Collection and testing procedures of blood and plasma that are designed to exclude donations contaminated by viruses provide a solid foundation for the safety of all blood products. Plasma units may be collected from a selected donor population, contributing to the exclusion of individuals at risk of carrying infectious agents. Each blood/plasma unit is individually screened to exclude donations positive for a direct (e.g., viral antigen) or an indirect (e.g. anti-viral antibodies) viral marker. As infectious donations, if collected from donors in the testing window period, can still be introduced into manufacturing plasma pools, the production of pooled plasma products requires a specific approach that integrates additional viral reduction procedures. Prior to the large-pool processing, samples of each donation for fractionation are pooled ('mini-pool') and subjected to a nucleic acid amplification test (NAT) by, for example, the polymerase chain reaction (PCR) to detect viral genomes (in Europe: HCV RNA plasma pool testing is now mandatory). Any individual donation found PCR positive is discarded before the industrial pooling. The pool of eligible plasma donations (which may be 2000 litres or more) may be subjected to additional viral screening tests, and then undergoes a series of processing and purification steps that, for each product, comprise one or several reduction treatments to exclude HIV, HBV HCV and other viruses. Viral inactivation treatments most commonly used are solvent-detergent incubation and heat treatment in liquid phase (pasteurization). Nanofiltration (viral elimination by filtration), as well as specific forms of dry-heat treatments, have gained interest as additional viral reduction steps coupled with established methods. Viral reduction steps have specific advantages and limits that should be carefully balanced with the risks of loss of protein activity and enhancement of epitope immunogenicity. Due to the combination of these overlapping strategies, viral transmission events of HIV, HBV, and HCV by plasma products have become very rare. Nevertheless, the vulnerability of the plasma supply to new infectious agents requires continuous vigilance so that rational and appropriate scientific countermeasures against emerging infectious risks can be implemented promptly.

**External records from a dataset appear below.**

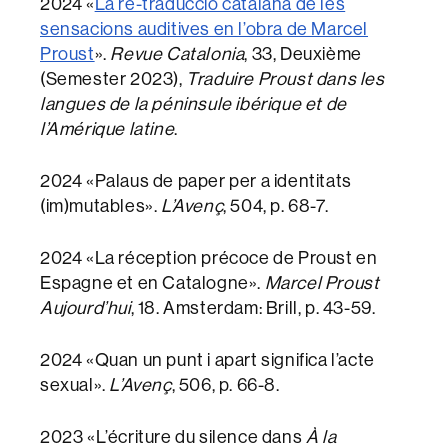
2024 «
La re-traducció catalana de les
sensacions auditives en l’obra de Marcel
Proust
».
Revue Catalonia
, 33, Deuxième
(Semester 2023),
Traduire Proust dans les
langues de la péninsule ibérique et de
l’Amérique latine
.
2024 «Palaus de paper per a identitats
(im)mutables».
L’Avenç
, 504, p. 68-7.
2024 «La réception précoce de Proust en
Espagne et en Catalogne».
Marcel Proust
Aujourd’hui
, 18. Amsterdam: Brill, p. 43-59.
2024 «Quan un punt i apart significa l’acte
sexual».
L’Avenç
, 506, p. 66-8.
2023 «L’écriture du silence dans
À la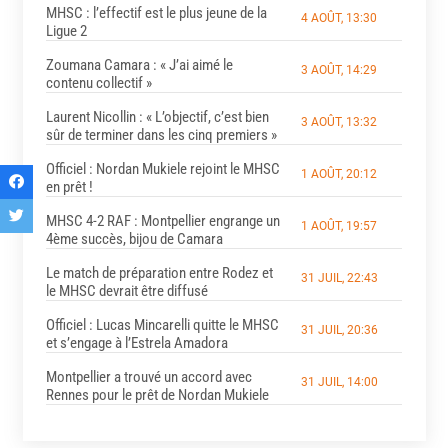
MHSC : l’effectif est le plus jeune de la
4 AOÛT, 13:30
Ligue 2
Zoumana Camara : « J’ai aimé le
3 AOÛT, 14:29
contenu collectif »
Laurent Nicollin : « L’objectif, c’est bien
3 AOÛT, 13:32
sûr de terminer dans les cinq premiers »
Officiel : Nordan Mukiele rejoint le MHSC
1 AOÛT, 20:12
en prêt !
MHSC 4-2 RAF : Montpellier engrange un
1 AOÛT, 19:57
4ème succès, bijou de Camara
Le match de préparation entre Rodez et
31 JUIL, 22:43
le MHSC devrait être diffusé
Officiel : Lucas Mincarelli quitte le MHSC
31 JUIL, 20:36
et s’engage à l’Estrela Amadora
Montpellier a trouvé un accord avec
31 JUIL, 14:00
Rennes pour le prêt de Nordan Mukiele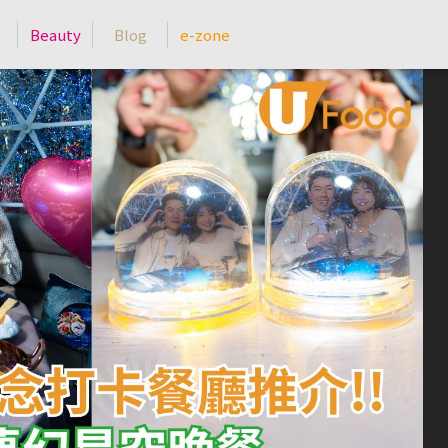
Beauty
Blog
e-zone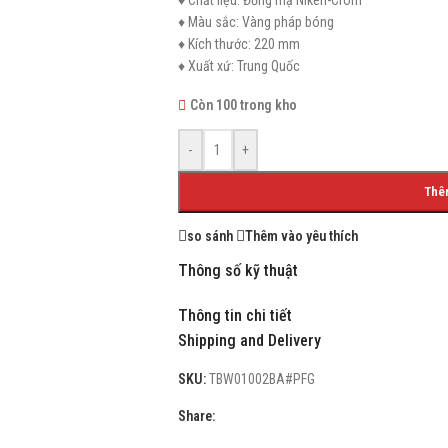
♦ Chất liệu: Đồng mạ Niken-Crom
♦ Màu sắc: Vàng pháp bóng
♦ Kích thước: 220 mm
♦ Xuất xứ: Trung Quốc
Còn 100 trong kho
-
+
Thê
so sánh
Thêm vào yêu thích
Thông số kỹ thuật
Thông tin chi tiết
Shipping and Delivery
SKU:
TBW01002BA#PFG
Share: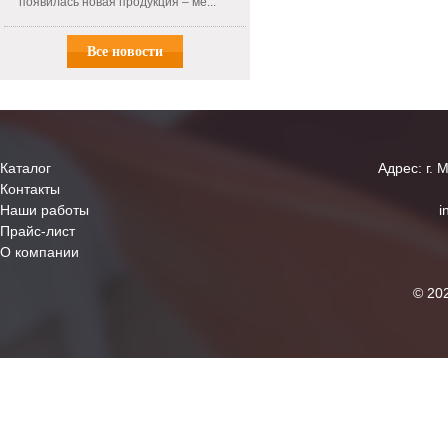
появилась новая продукция – ме...
Все новости
Каталог
Адрес: г. 
Контакты
Наши работы
i
Прайс-лист
О компании
© 20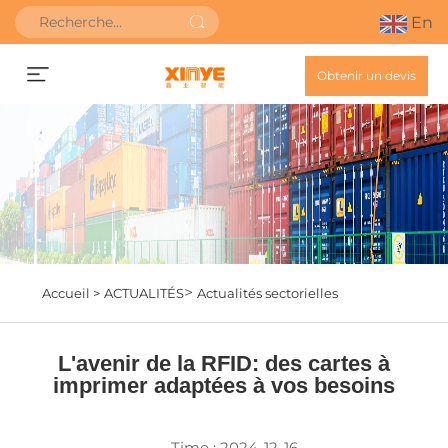
En
Obtenir un devis
>
Accueil >
ACTUALITÉS
Actualités sectorielles
L'avenir de la RFID: des cartes à
imprimer adaptées à vos besoins
Time : 2024-12-16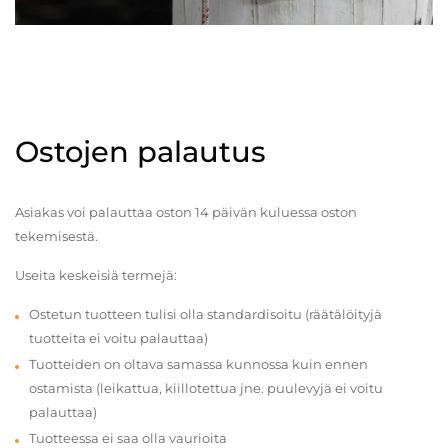
Ostojen palautus
Asiakas voi palauttaa oston 14 päivän kuluessa oston
tekemisestä.
Useita keskeisiä termejä:
Ostetun tuotteen tulisi olla standardisoitu (räätälöityjä
tuotteita ei voitu palauttaa)
Tuotteiden on oltava samassa kunnossa kuin ennen
ostamista (leikattua, kiillotettua jne. puulevyjä ei voitu
palauttaa)
Tuotteessa ei saa olla vaurioita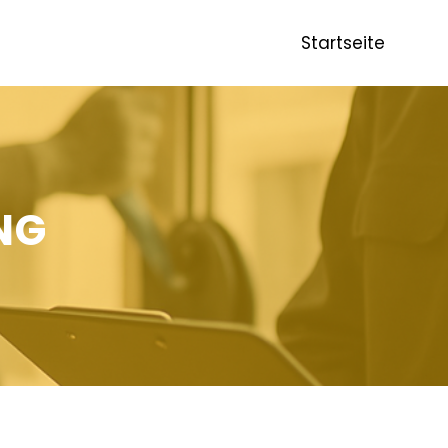
Startseite
NG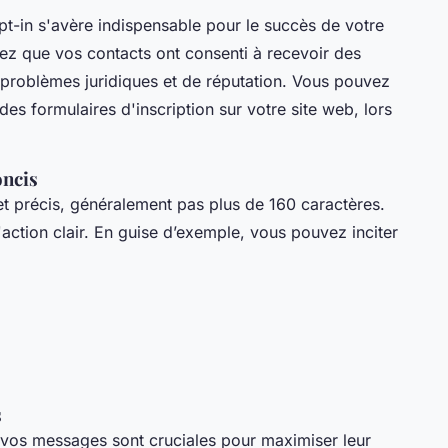
opt-in s'avère indispensable pour le succès de votre
z que vos contacts ont consenti à recevoir des
 problèmes juridiques et de réputation. Vous pouvez
des formulaires d'inscription sur votre site web, lors
oncis
t précis, généralement pas plus de 160 caractères.
l'action clair. En guise d’exemple, vous pouvez inciter
s
 vos messages sont cruciales pour maximiser leur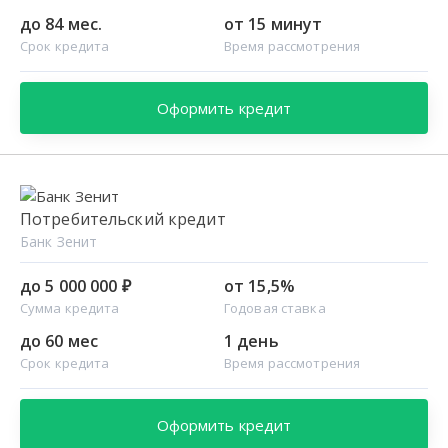
до 84 мес.
от 15 минут
Срок кредита
Время рассмотрения
Оформить кредит
Потребительский кредит
Банк Зенит
до 5 000 000 ₽
от 15,5%
Сумма кредита
Годовая ставка
до 60 мес
1 день
Срок кредита
Время рассмотрения
Оформить кредит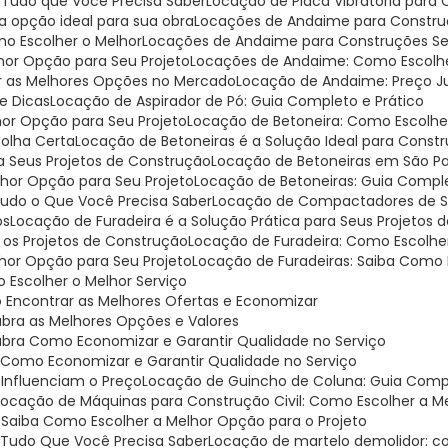
: Tudo que Você Precisa Saber
Locação de Placa Vibratória para
 a opção ideal para sua obra
Locações de Andaime para Construç
o Escolher o Melhor
Locações de Andaime para Construções Seg
hor Opção para Seu Projeto
Locações de Andaime: Como Escolh
r as Melhores Opções no Mercado
Locação de Andaime: Preço J
e Dicas
Locação de Aspirador de Pó: Guia Completo e Prático
hor Opção para Seu Projeto
Locação de Betoneira: Como Escolh
colha Certa
Locação de Betoneiras é a Solução Ideal para Const
ra Seus Projetos de Construção
Locação de Betoneiras em São Pa
lhor Opção para Seu Projeto
Locação de Betoneiras: Guia Compl
 Tudo o Que Você Precisa Saber
Locação de Compactadores de Sol
os
Locação de Furadeira é a Solução Prática para Seus Projetos
a os Projetos de Construção
Locação de Furadeira: Como Escolhe
lhor Opção para Seu Projeto
Locação de Furadeiras: Saiba Como 
Escolher o Melhor Serviço
 Encontrar as Melhores Ofertas e Economizar
bra as Melhores Opções e Valores
ubra Como Economizar e Garantir Qualidade no Serviço
 Como Economizar e Garantir Qualidade no Serviço
 Influenciam o Preço
Locação de Guincho de Coluna: Guia Compl
Locação de Máquinas para Construção Civil: Como Escolher a M
: Saiba Como Escolher a Melhor Opção para o Projeto
: Tudo Que Você Precisa Saber
Locação de martelo demolidor: c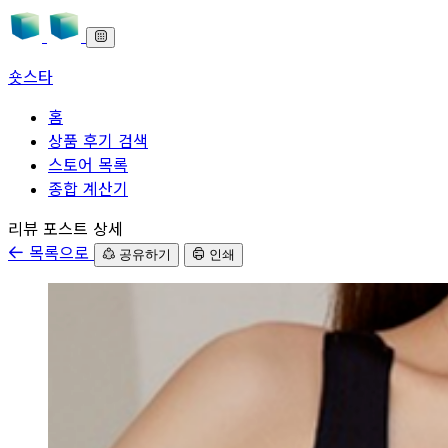
숏스타
홈
상품 후기 검색
스토어 목록
종합 계산기
본문으로 바로가기
리뷰 포스트 상세
목록으로
공유하기
인쇄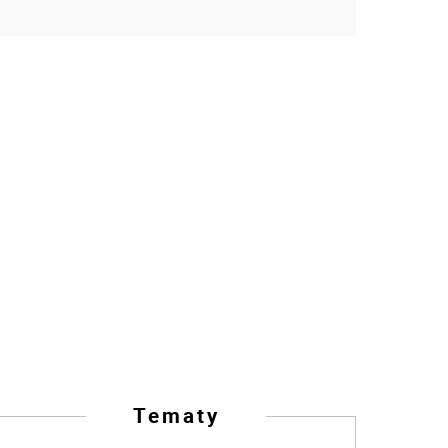
Tematy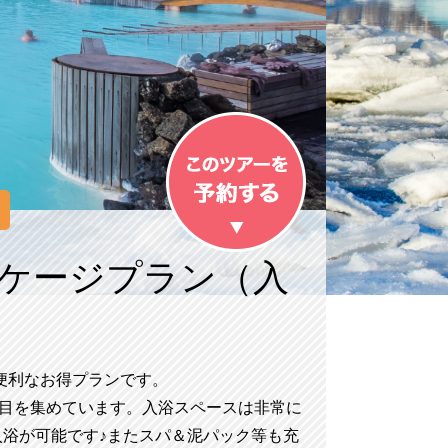
ケージプラン（入
便利なお得プランです。
て注目を集めています。入浴スペースは非常に
入浴が可能です♪またスパ＆泥パック等も充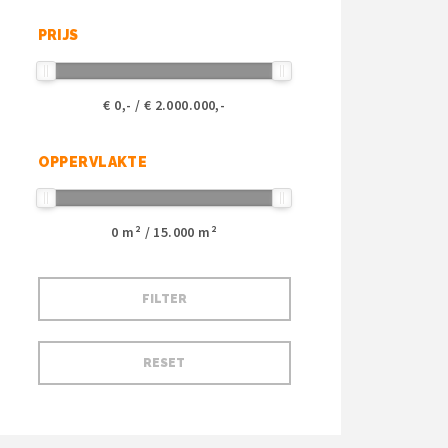
PRIJS
€
0
,- / €
2.000.000
,-
OPPERVLAKTE
0
m² /
15.000
m²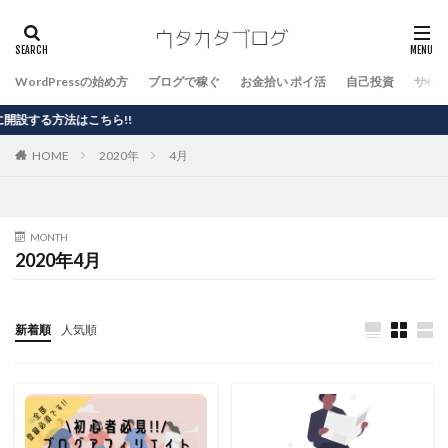
WordPressの始め方
ブログで稼ぐ
お金拾い ポイ活
自己投資
サイ
方法はこちら!!
HOME
2020年
4月
MONTH
2020年4月
新着順
人気順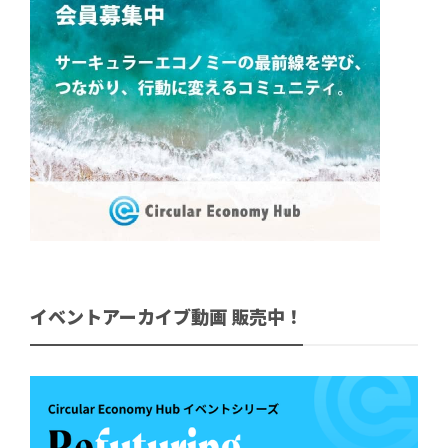
イベントアーカイブ動画 販売中！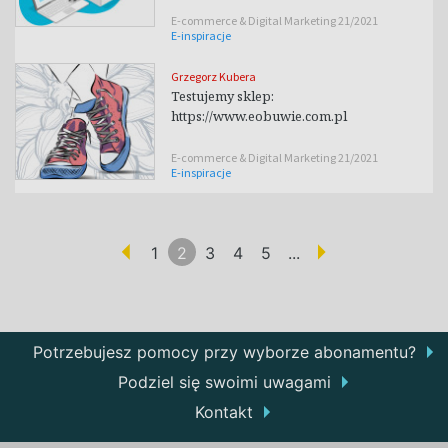
E-commerce & Digital Marketing 21/2021
E-inspiracje
Grzegorz Kubera
Testujemy sklep:
https://www.eobuwie.com.pl
E-commerce & Digital Marketing 21/2021
E-inspiracje
1
2
3
4
5
...
(aktualna)
Potrzebujesz pomocy przy wyborze abonamentu?
Podziel się swoimi uwagami
Kontakt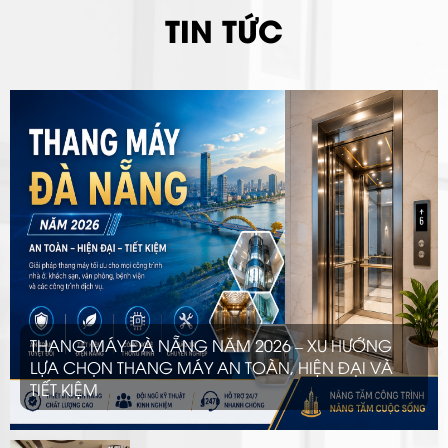
TIN TỨC
THANG MÁY ĐÀ NẴNG NĂM 2026 – XU HƯỚNG
LỰA CHỌN THANG MÁY AN TOÀN, HIỆN ĐẠI VÀ
TIẾT KIỆM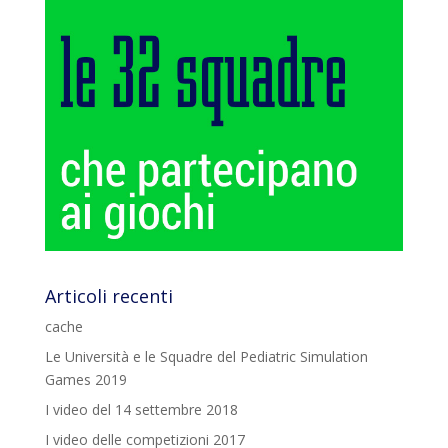
Articoli recenti
cache
Le Università e le Squadre del Pediatric Simulation
Games 2019
I video del 14 settembre 2018
I video delle competizioni 2017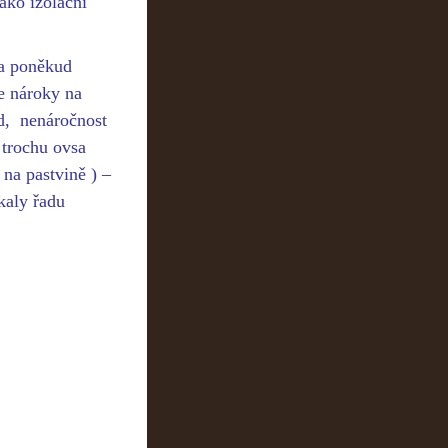
ako izolační
ta poněkud
de nároky na
ed, nenáročnost
 trochu ovsa
 na pastvině ) –
kaly řadu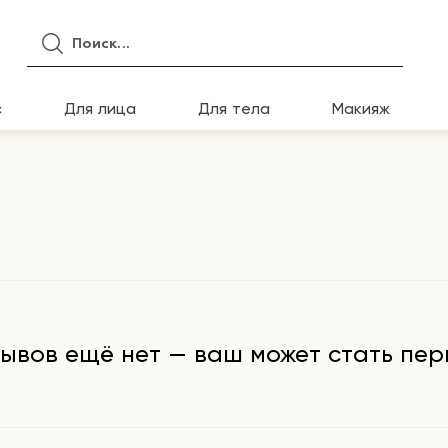
с
Для лица
Для тела
Макияж
ывов ещё нет — ваш может стать пе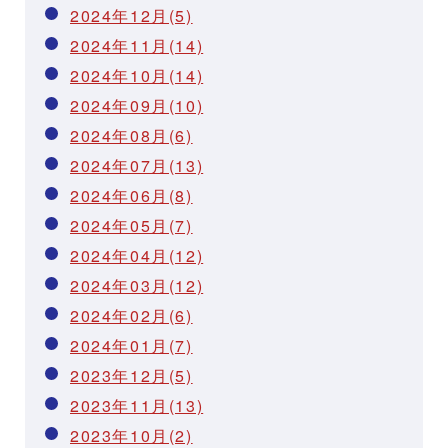
2024年12月(5)
2024年11月(14)
2024年10月(14)
2024年09月(10)
2024年08月(6)
2024年07月(13)
2024年06月(8)
2024年05月(7)
2024年04月(12)
2024年03月(12)
2024年02月(6)
2024年01月(7)
2023年12月(5)
2023年11月(13)
2023年10月(2)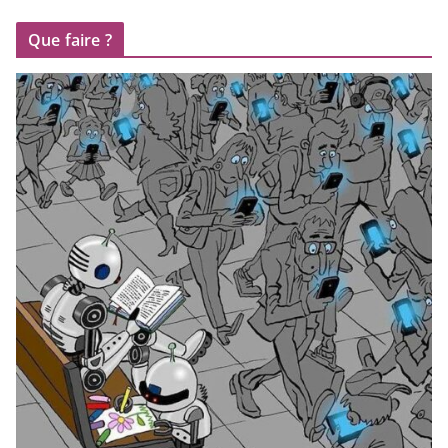
Que faire ?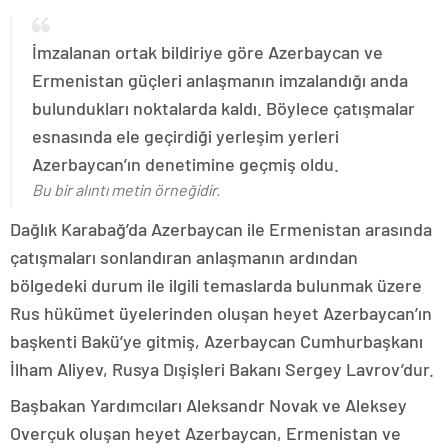
İmzalanan ortak bildiriye göre Azerbaycan ve
Ermenistan güçleri anlaşmanın imzalandığı anda
bulundukları noktalarda kaldı. Böylece çatışmalar
esnasında ele geçirdiği yerleşim yerleri
Azerbaycan’ın denetimine geçmiş oldu.
Bu bir alıntı metin örneğidir.
Dağlık Karabağ’da Azerbaycan ile Ermenistan arasında
çatışmaları sonlandıran anlaşmanın ardından
bölgedeki durum ile ilgili temaslarda bulunmak üzere
Rus hükümet üyelerinden oluşan heyet Azerbaycan’ın
başkenti Bakü’ye gitmiş, Azerbaycan Cumhurbaşkanı
İlham Aliyev, Rusya Dışişleri Bakanı Sergey Lavrov’dur.
Başbakan Yardımcıları Aleksandr Novak ve Aleksey
Overçuk oluşan heyet Azerbaycan, Ermenistan ve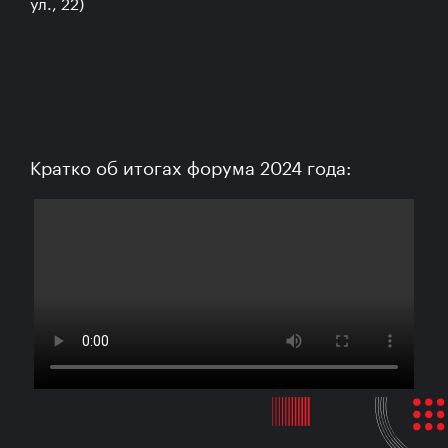
ул., 22)
Кратко об итогах форума 2024 года: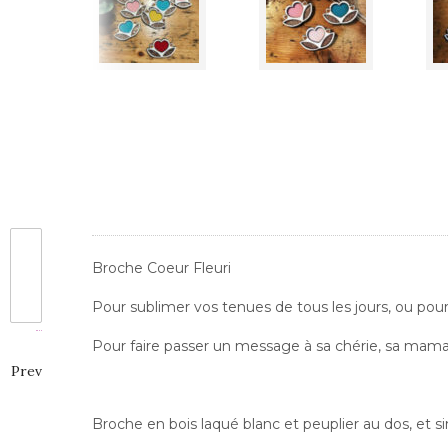
Broche Coeur Fleuri
Pour sublimer vos tenues de tous les jours, ou pour
Pour faire passer un message à sa chérie, sa maman
Prev
Broche en bois laqué blanc et peuplier au dos, et sim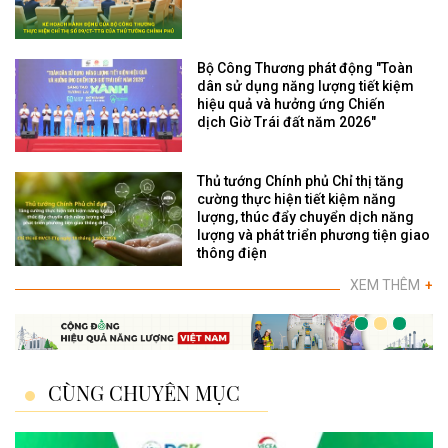
Bộ Công Thương phát động "Toàn
dân sử dụng năng lượng tiết kiệm
hiệu quả và hưởng ứng Chiến
dịch Giờ Trái đất năm 2026"
Thủ tướng Chính phủ Chỉ thị tăng
cường thực hiện tiết kiệm năng
lượng, thúc đẩy chuyển dịch năng
lượng và phát triển phương tiện giao
thông điện
XEM THÊM
+
CÙNG CHUYÊN MỤC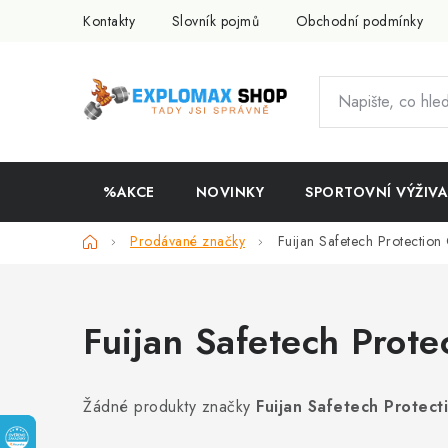
Přejít
Kontakty
Slovník pojmů
Obchodní podmínky
na
obsah
%AKCE
NOVINKY
SPORTOVNÍ VÝŽIVA
Domů
Prodávané značky
Fuijan Safetech Protectio
Fuijan Safetech Prot
Žádné produkty značky
Fuijan Safetech Protec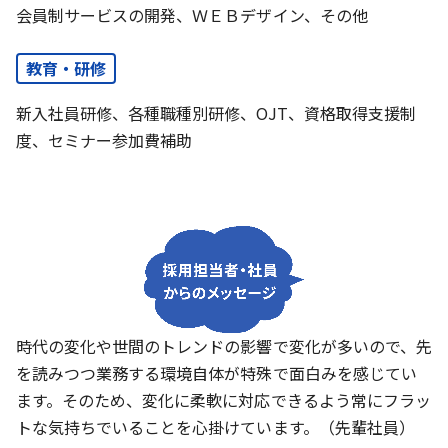
会員制サービスの開発、ＷＥＢデザイン、その他
教育・研修
新入社員研修、各種職種別研修、OJT、資格取得支援制
度、セミナー参加費補助
時代の変化や世間のトレンドの影響で変化が多いので、先
を読みつつ業務する環境自体が特殊で面白みを感じてい
ます。そのため、変化に柔軟に対応できるよう常にフラッ
トな気持ちでいることを心掛けています。（先輩社員）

Safety of recombinant and plasma-derived medicinals for the treatment of coagulopathies

The introduction of advanced technologies (PCR testing, chromatography, and specific viral inactivation and removal techniques) has led to remarkable improvements in the quality and efficacy of biopharmaceutical products. The current safety strategies for both recombinant protein and PDP products depend on the extensive screening of the source material for infectious agents and the use of mild purification methods, specific mild viral-reduction techniques, GMP, QC, and QA. An appropriate system of pharmacologic vigilance is also an integral element for assuring product quality and safety in the marketplace. Such precautions make available high quality therapeutic recombinant proteins and PDP products. The risks in the clinical setting and the cost/benefit ratio must be considered in choosing a product for therapeutic use. The choice should be based on the analysis of data available for a specific product, because some variations in quality and safety can be observed in different brands. Overall, a much finer control of infectious risks has been achieved, and improvement will continue. With the new products, thrombotic episodes have become rare. Reducing immunogenic potential and improving yield to increase product supply could be the next challenges for producers of biopharmaceuticals.